### Your task
An accurate, complete copy of the records below is required.

»»

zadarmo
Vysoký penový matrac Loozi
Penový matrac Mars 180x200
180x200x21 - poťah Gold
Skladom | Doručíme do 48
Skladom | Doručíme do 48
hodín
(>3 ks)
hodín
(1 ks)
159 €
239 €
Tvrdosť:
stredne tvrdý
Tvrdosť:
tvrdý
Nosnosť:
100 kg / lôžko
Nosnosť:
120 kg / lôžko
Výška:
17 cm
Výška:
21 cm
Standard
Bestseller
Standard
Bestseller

««

### Finished exercise
zadarmo
Vysoký penový matrac Loozi
Penový matrac Mars 180x200
180x200x21 - poťah Gold
Skladom | Doručíme do 48
Skladom | Doručíme do 48
hodín
(>3 ks)
hodín
(1 ks)
159 €
239 €
Tvrdosť:
stredne tvrdý
Tvrdosť:
tvrdý
Nosnosť:
100 kg / lôžko
Nosnosť:
120 kg / lôžko
Výška:
17 cm
Výška:
21 cm
Standard
Bestseller
Standard
Bestseller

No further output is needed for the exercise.